Study of Embedded Class-I Fluid Spheres in $f(R,T)$ Gravity with Karmarkar Condition

Abstract: In this article, we explore some emerging properties of the stellar objects in the frame of the $f(R,T)$ gravity by employing the well-known Karmarkar condition, where $R$ and $T$ represent Ricci scalar and trace of energy momentum tensor respectively. It is worthy to highlight here that we assume the exponential type model of $f(R,T)$ theory of gravity $f(R,T)=R+\alpha(e^{-\beta R}-1)+\gamma T$ along with the matter Lagrangian $\mathcal{L}{m}=-\frac{1}{3}(p{r}+2 p_{t})$ to classify the complete set of modified field equations. We demonstrate the embedded class-I technique by using the static spherically symmetric line element along with anisotropic fluid matter distribution. Further, to achieve our goal, we consider a specific expression of metric potential $g_{rr}$, already presented in literature, and proceed by using the Karmarkar condition to obtain the second metric potential. In particular, we use four different compact stars, namely $LMC~X-4,$ $EXO~1785-248,$ $Cen~X-3$ and $4U~1820-30$ and compute the corresponding values of the unknown parameters appearing in metric potentials.

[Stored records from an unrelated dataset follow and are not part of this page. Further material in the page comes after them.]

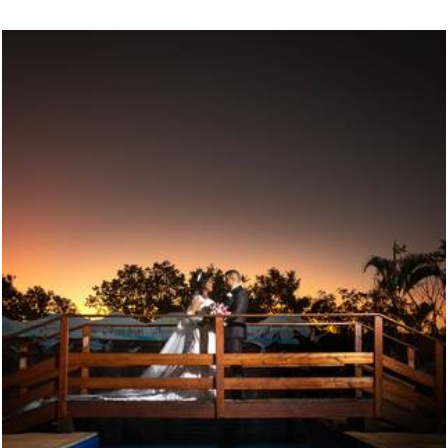
926
0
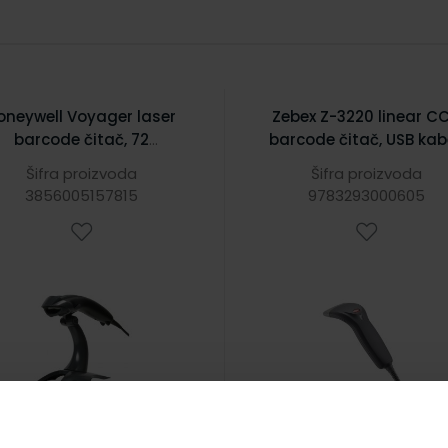
oneywell Voyager laser
Zebex Z-3220 linear C
barcode čitač, 72
barcode čitač, USB kabe
scans/sec, stalak, USB
crni
Šifra proizvoda
Šifra proizvoda
bel, crni (1200G-2USB-1)
3856005157815
9783293000605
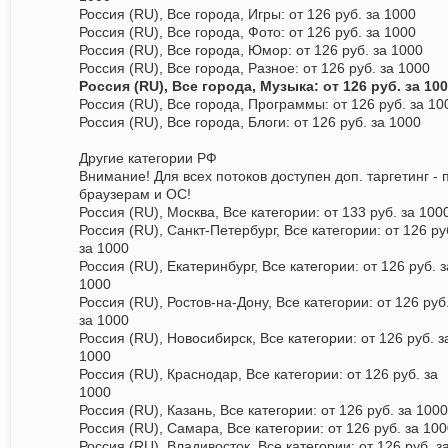
Россия (RU), Все города, Игры: от 126 руб. за 1000
Россия (RU), Все города, Фото: от 126 руб. за 1000
Россия (RU), Все города, Юмор: от 126 руб. за 1000
Россия (RU), Все города, Разное: от 126 руб. за 1000
Россия (RU), Все города, Музыка: от 126 руб. за 10
Россия (RU), Все города, Программы: от 126 руб. за 10
Россия (RU), Все города, Блоги: от 126 руб. за 1000
Другие категории РФ
Внимание! Для всех потоков доступен доп. таргетинг - 
браузерам и ОС!
Россия (RU), Москва, Все категории: от 133 руб. за 100
Россия (RU), Санкт-Петербург, Все категории: от 126 ру
за 1000
Россия (RU), Екатеринбург, Все категории: от 126 руб. з
1000
Россия (RU), Ростов-на-Дону, Все категории: от 126 руб
за 1000
Россия (RU), Новосибирск, Все категории: от 126 руб. з
1000
Россия (RU), Краснодар, Все категории: от 126 руб. за
1000
Россия (RU), Казань, Все категории: от 126 руб. за 1000
Россия (RU), Самара, Все категории: от 126 руб. за 10
Россия (RU), Владивосток, Все категории: от 126 руб. з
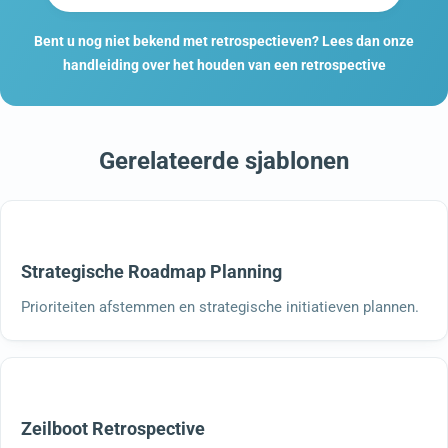
Bent u nog niet bekend met retrospectieven? Lees dan onze
handleiding over het houden van een retrospective
Gerelateerde sjablonen
Strategische Roadmap Planning
Prioriteiten afstemmen en strategische initiatieven plannen.
Zeilboot Retrospective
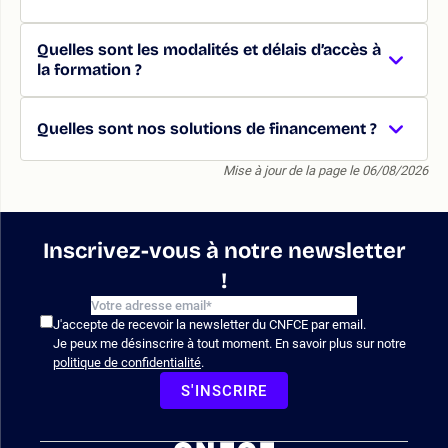
Quelles sont les modalités et délais d’accès à
la formation ?
Quelles sont nos solutions de financement ?
Mise à jour de la page le 06/08/2026
Inscrivez-vous à notre newsletter
!
J'accepte de recevoir la newsletter du CNFCE par email.
Je peux me désinscrire à tout moment. En savoir plus sur notre
politique de confidentialité
.
S'INSCRIRE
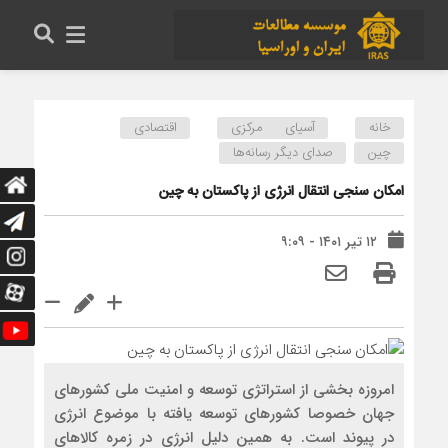
خانه
آسیای مرکزی
اقتصادی
چین
صدای دیگر رسانه‌ها
امکان سنجی انتقال انرژی از پاکستان به چین
۱۲ تیر ۱۴۰۱ - ۹:۰۹
امروزه بخشی از استراتژی توسعه و امنیت ملی کشورهای
جهان خصوصا کشورهای توسعه یافته با موضوع انرژی
در پیوند است. به همین دلیل انرژی در زمره کالاهای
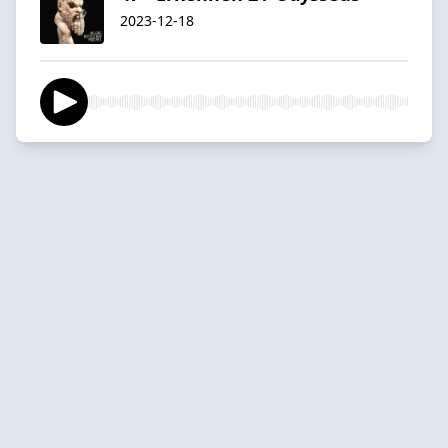
2023-12-18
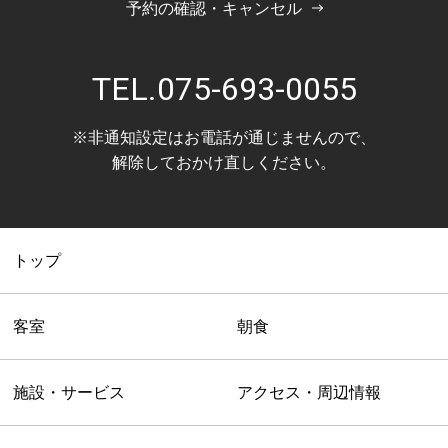
予約の確認・キャンセル
TEL.
075-693-0055
※非通知設定はお電話が通じませんので、
解除しておかけ直しください。
トップ
客室
朝食
施設・サービス
アクセス・周辺情報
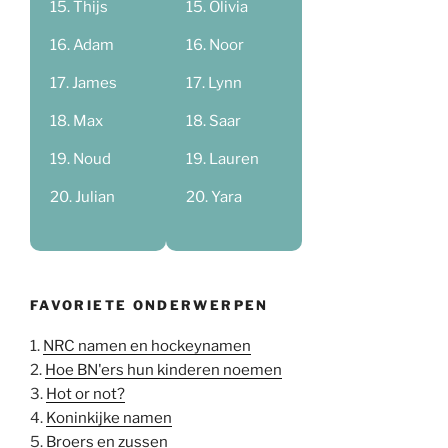
Thijs
Olivia
Adam
Noor
James
Lynn
Max
Saar
Noud
Lauren
Julian
Yara
FAVORIETE ONDERWERPEN
1.
NRC namen en hockeynamen
2.
Hoe BN'ers hun kinderen noemen
3.
Hot or not?
4.
Koninkijke namen
5.
Broers en zussen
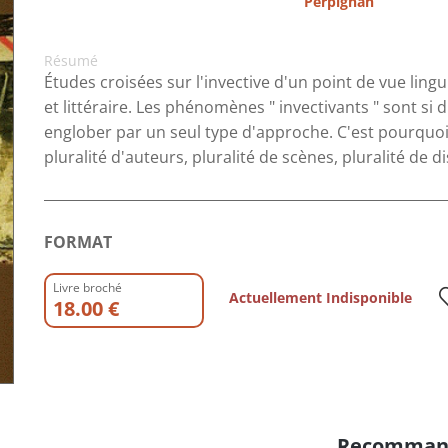
Perpignan
Résumé
Études croisées sur l'invective d'un point de vue lingu
et littéraire. Les phénomènes " invectivants " sont si d
englober par un seul type d'approche. C'est pourquoi l
pluralité d'auteurs, pluralité de scènes, pluralité de di
FORMAT
Livre broché
Actuellement Indisponible
18.00 €
Recomman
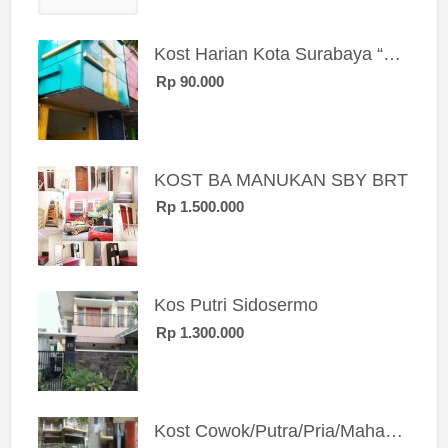
Kost Harian Kota Surabaya “Sierra Kost”
Rp 90.000
KOST BA MANUKAN SBY BRT
Rp 1.500.000
Kos Putri Sidosermo
Rp 1.300.000
Kost Cowok/Putra/Pria/Mahasiswa/Karyawan SIngle eksklusif bangunan baru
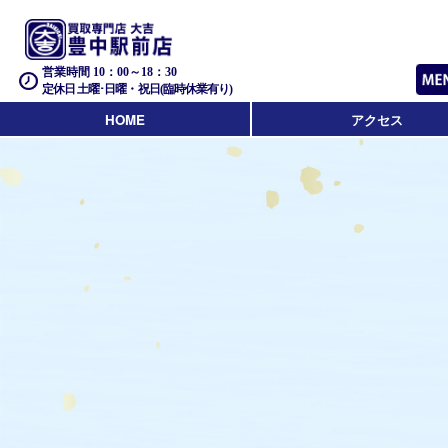
営業時間 10：00～18：30
定休日 土曜･日曜・祝日(臨時休業有り)
HOME
アクセス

Moreover, we conduct various physical evolutions such as graphical nature of energy density and pressure progression, energy constraints, mass function, adiabatic index, stability and equilibrium conditions to ensure the viability and consistency of our proposed model. Our analysis indicates that the obtained anisotropic outcomes are physically acceptable with the finest degree of accuracy.